節點功能規劃
作業系統:CentOS7.2(1511)
Java JDK版本:jdk-8u65-linux-x64.tar.gz
Hadoop版本:hadoop-2.8.3.tar.gz
下載地址:
連結:https://pan.baidu.com/s/1iQfjO-d2ojA6mAeOOKb6CA
提取碼:l0qp
node1 | node2 | node3 |
---|---|---|
NameNode | ResourceManage | |
DataNode | DataNode | DataNode |
NodeManager | NodeManager | NodeManager |
HistoryServer | SecondaryNameNode |
配置主機IP地址和主機名稱
三始主機分別命名為:node1,node2,node3,IP地址和主機名稱對應關係如下:
序號 | 主機名 | IP地址 | 備註 |
---|---|---|---|
1 | node1 | 192.168.100.11 | 主節點 |
2 | node2 | 192.168.100.12 | 從節點 |
3 | node3 | 192.168.100.13 | 從節點 |
修改主機名
在三個節點上分別執行修改主機名的命令:
node1:
[root@localhost ~]# hostnamectl set-hostname node1
node2:
[root@localhost ~]# hostnamectl set-hostname node2
node3:
[root@localhost ~]# hostnamectl set-hostname node3
按ctrl+d快捷鍵或輸入exit,退出終端,重新登入後,檢視主機名,如下圖所示:
修改IP地址
以node1節點為例,在三個節點執行修改IP地址的操作(注意網路卡名稱因機器的不同可能不一樣,例如,node1的網路卡名為:eno16777736):
[root@node1 ~]# vi /etc/sysconfig/network-scripts/ifcfg-eno16777736
將node1,node2,node3節點的IP地址分別設定為:192.168.100.11,192.168.100.12,192.168.100.13
修改主機對映
在三個節點分別執行如下操作,新增主機名和IP地址的對映關係:
[root@node1 ~]# vi /etc/hosts
配置節點主機之間的免密登入
生成本節點公鑰
在node1,node2,node3三個節點上分別執行生成金鑰的命令(遇到選擇項,直接按回國鍵Enter):
[root@node1 ~]# ssh-keygen
進入.ssh目錄,檢視生成的公鑰:
[root@node1 ~]# cd ~/.ssh/
[root@node1 .ssh]# ls
id_rsa id_rsa.pub
拷貝公鑰
將生成的公鑰拷貝至節點(包括自身節點):
node1節點:
[root@node1 .ssh]# ssh-copy-id -i id_rsa.pub root@node1
The authenticity of host 'node1 (192.168.100.11)' can't be established.
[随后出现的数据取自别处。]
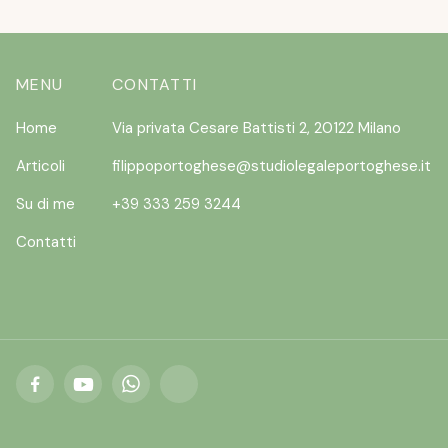
MENU
CONTATTI
Home
Via privata Cesare Battisti 2, 20122 Milano
Articoli
filippoportoghese@studiolegaleportoghese.it
Su di me
+39 333 259 3244
Contatti


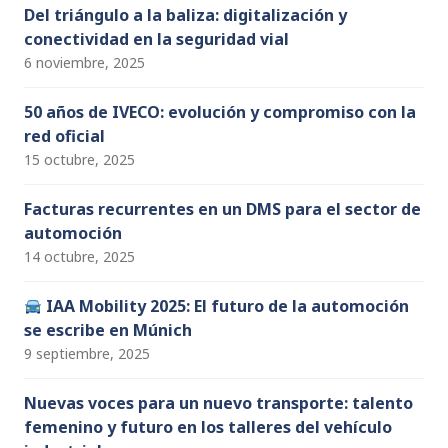
Del triángulo a la baliza: digitalización y
conectividad en la seguridad vial
6 noviembre, 2025
50 años de IVECO: evolución y compromiso con la
red oficial
15 octubre, 2025
Facturas recurrentes en un DMS para el sector de
automoción
14 octubre, 2025
IAA Mobility 2025: El futuro de la automoción
se escribe en Múnich
9 septiembre, 2025
Nuevas voces para un nuevo transporte: talento
femenino y futuro en los talleres del vehículo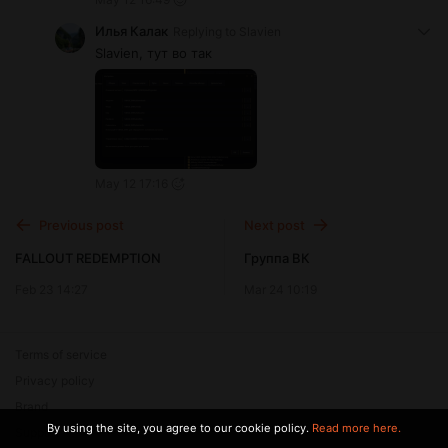
Илья Калак
Replying to
Slavien
Slavien, тут во так
May 12 17:16
Previous post
Next post
FALLOUT REDEMPTION
Группа ВК
Feb 23 14:27
Mar 24 10:19
Terms of service
Privacy policy
Brand
By using the site, you agree to our cookie policy.
Read more here.
Support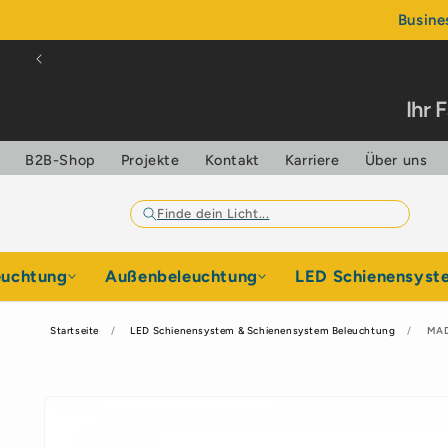
Direkt
Busine
zum
Inhalt
Ihr 
B2B-Shop
Projekte
Kontakt
Karriere
Über uns
euchtung
Außenbeleuchtung
LED Schienensyst
Startseite
LED Schienensystem & Schienensystem Beleuchtung
MAD
Zu
Produktinformationen
springen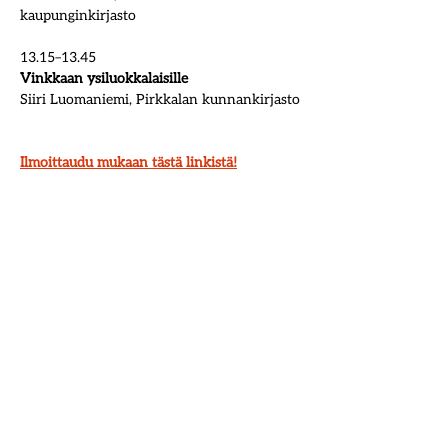
kaupunginkirjasto 
13.15–13.45
Vinkkaan ysiluokkalaisille
Siiri Luomaniemi, Pirkkalan kunnankirjasto
Ilmoittaudu mukaan tästä linkistä!
Webinaari tallennetaan ja linkki 
tallenteeseen lähetetään kaikille 
tapahtumapäivään mennessä 
ilmoittautuneille. Tallenne on katsottavissa 
12 päivän ajan. Pidätämme oikeuden 
ohjelmamuutoksiin.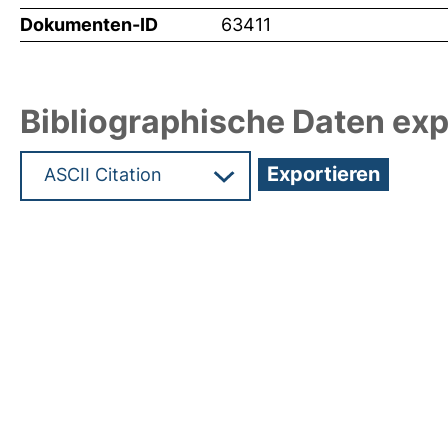
Dokumenten-ID
63411
Bibliographische Daten exp
Hochladedatum:19 Dez 2024 09:37/Metadaten zu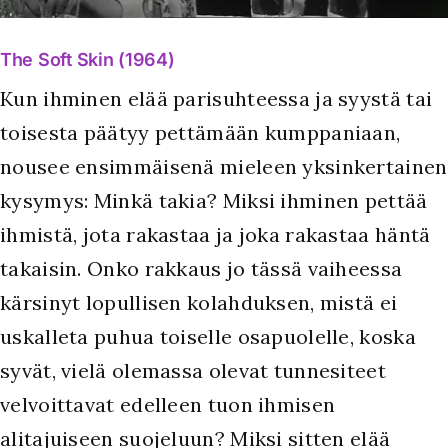
The Soft Skin (1964)
Kun ihminen elää parisuhteessa ja syystä tai
toisesta päätyy pettämään kumppaniaan,
nousee ensimmäisenä mieleen yksinkertainen
kysymys: Minkä takia? Miksi ihminen pettää
ihmistä, jota rakastaa ja joka rakastaa häntä
takaisin. Onko rakkaus jo tässä vaiheessa
kärsinyt lopullisen kolahduksen, mistä ei
uskalleta puhua toiselle osapuolelle, koska
syvät, vielä olemassa olevat tunnesiteet
velvoittavat edelleen tuon ihmisen
alitajuiseen suojeluun? Miksi sitten elää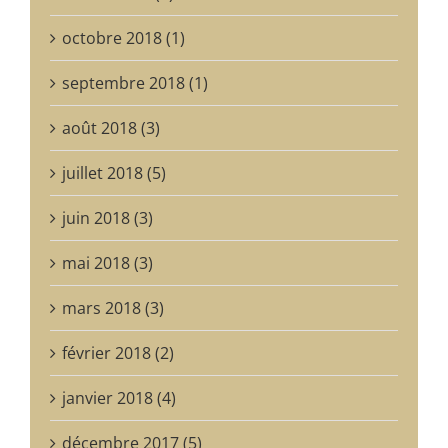
octobre 2018 (1)
septembre 2018 (1)
août 2018 (3)
juillet 2018 (5)
juin 2018 (3)
mai 2018 (3)
mars 2018 (3)
février 2018 (2)
janvier 2018 (4)
décembre 2017 (5)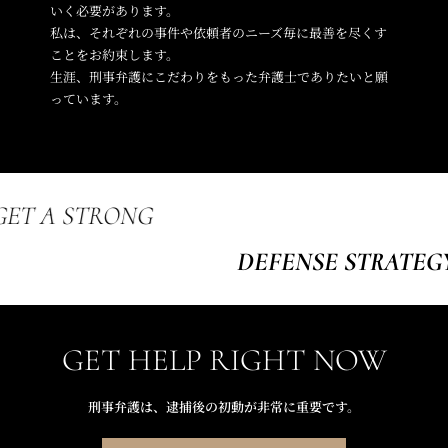
いく必要があります。
私は、それぞれの事件や依頼者のニーズ毎に最善を尽くす
ことをお約束します。
生涯、刑事弁護にこだわりをもった弁護士でありたいと願
っています。
GET A STRONG
DEFENSE STRATEG
GET HELP RIGHT NOW
刑事弁護は、逮捕後の初動が非常に重要です。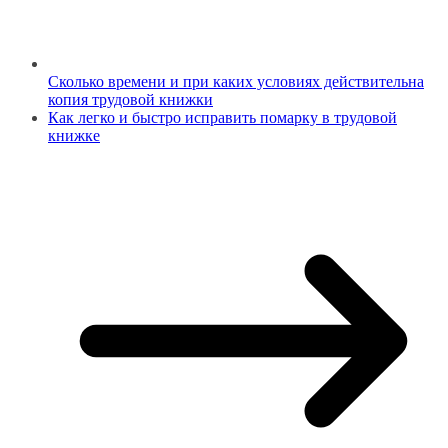
Сколько времени и при каких условиях действительна
копия трудовой книжки
Как легко и быстро исправить помарку в трудовой
книжке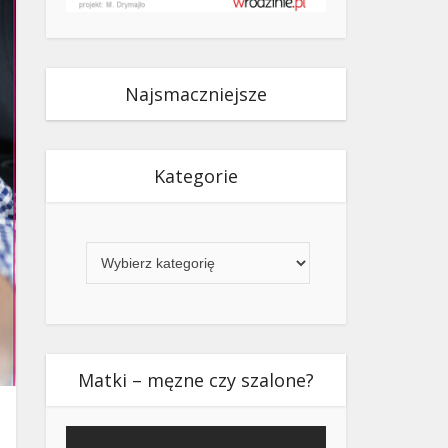
Najsmaczniejsze
Kategorie
Kategorie
Matki – męzne czy szalone?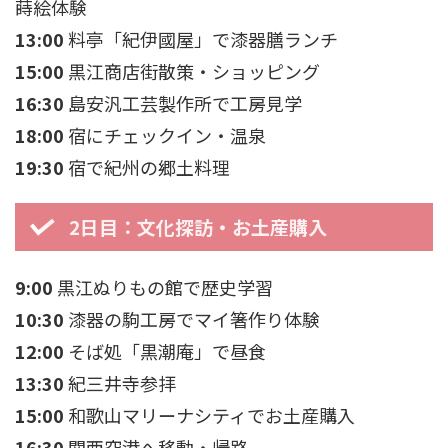
蒔絵体験
13:00
料亭「紀伊國屋」で漆器膳ランチ
15:00
黒江商店街散策・ショッピング
16:30
島安汎工芸製作所で工房見学
18:00
宿にチェックイン・温泉
19:30
宿で紀州の郷土料理
2日目：文化探訪・お土産購入
9:00
黒江ぬりもの館で歴史学習
10:30
漆器の駒工房でマイ箸作り体験
12:00
そば処「黒潮庵」で昼食
13:30
紀三井寺参拝
15:00
和歌山マリーナシティでお土産購入
16:30
関西空港へ移動・帰路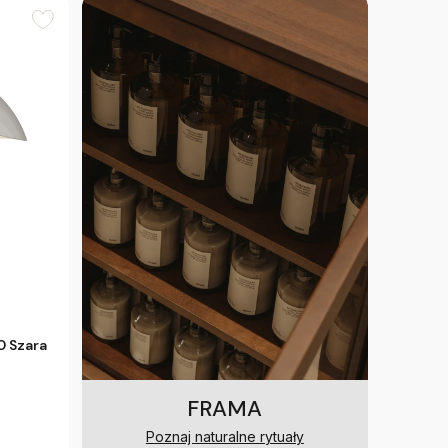
 Szara
FRAMA
Poznaj naturalne rytuały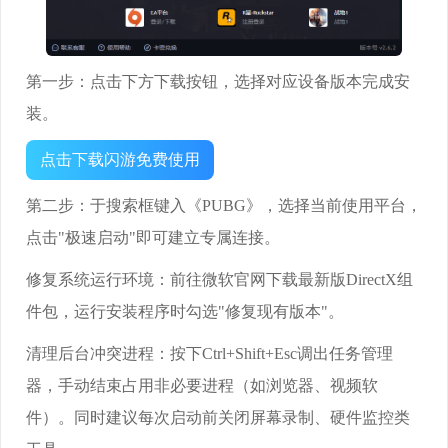
第一步：点击下方下载按钮，选择对应设备版本完成安
装。
点击下载闪游免费使用
第二步：于搜索框键入《PUBG》，选择当前使用平台，
点击"极速启动"即可建立专属连接。
修复系统运行环境：前往微软官网下载最新版DirectX组
件包，运行安装程序时勾选"修复现有版本"。
清理后台冲突进程：按下Ctrl+Shift+Esc调出任务管理
器，手动结束占用非必要进程（如浏览器、视频软
件）。同时建议每次启动前关闭屏幕录制、硬件监控类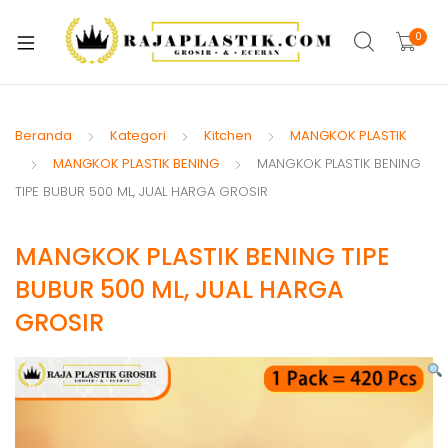
xpand
ild
0
xpand
enu
ild
xpand
enu
ild
Beranda
Kategori
Kitchen
MANGKOK PLASTIK
xpand
enu
MANGKOK PLASTIK BENING
MANGKOK PLASTIK BENING
ild
TIPE BUBUR 500 ML, JUAL HARGA GROSIR
xpand
enu
ild
xpand
enu
MANGKOK PLASTIK BENING TIPE
ild
BUBUR 500 ML, JUAL HARGA
xpand
enu
GROSIR
ild
xpand
enu
ild
enu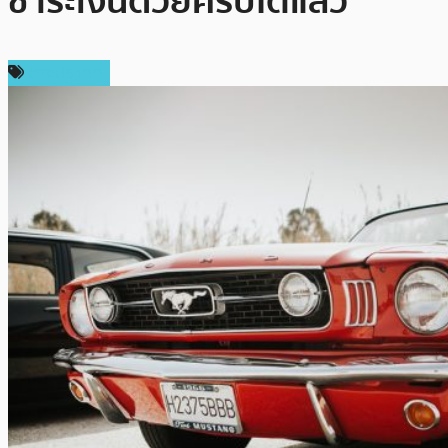
ชำระเงินด้วยคริปโตแล้ว
ต่างประเทศ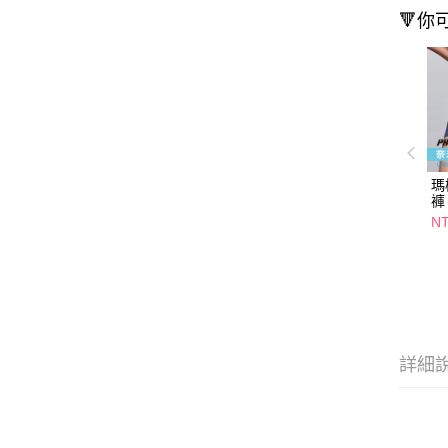
🔻你
瑪
褲
NT
詳細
ECDSA key fingerprint is e1:6c:f3:7f:be:79:dc:87:15:97:51:4d:e5:b4:56:78.
Are you sure you want to continue connecting (yes/no)? yes
/usr/bin/ssh-copy-id: INFO: attempting to log in with the new key(s), to filter out any that are already installed
/usr/bin/ssh-copy-id: INFO: 1 key(s) remain to be installed -- if you are prompted now it is to install the new keys
root@node1's password:
Number of key(s) added: 1
Now try logging into the machine, with: "ssh 'root@node1'"
and check to make sure that only the key(s) you wanted were added.
[root@node1 .ssh]# ssh-copy-id -i id_rsa.pub root@node2
The authenticity of host 'node2 (192.168.100.12)' can't be established.
ECDSA key fingerprint is e1:6c:f3:7f:be:79:dc:87:15:97:51:4d:e5:b4:56:78.
Are you sure you want to continue connecting (yes/no)? yes
/usr/bin/ssh-copy-id: INFO: attempting to log in with the new key(s), to filter out any that are already installed
/usr/bin/ssh-copy-id: INFO: 1 key(s) remain to be installed -- if you are prompted now it is to install the new keys
root@node2's password:
Number of key(s) added: 1
Now try logging into the machine, with: "ssh 'root@node2'"
and check to make sure that only the key(s) you wanted were added.
[root@node1 .ssh]# ssh-copy-id -i id_rsa.pub root@node3
The authenticity of host 'node3 (192.168.100.13)' can't be established.
ECDSA key fingerprint is e1:6c:f3:7f:be:79:dc:87:15:97:51:4d:e5:b4:56:78.
Are you sure you want to continue connecting (yes/no)? yes
/usr/bin/ssh-copy-id: INFO: attempting to log in with the new key(s), to filter out any that are already installed
/usr/bin/ssh-copy-id: INFO: 1 key(s) remain to be installed -- if you are prompted now it is to install the new keys
root@node3's password:
Number of key(s) added: 1
Now try logging into the machine, with: "ssh 'root@node3'"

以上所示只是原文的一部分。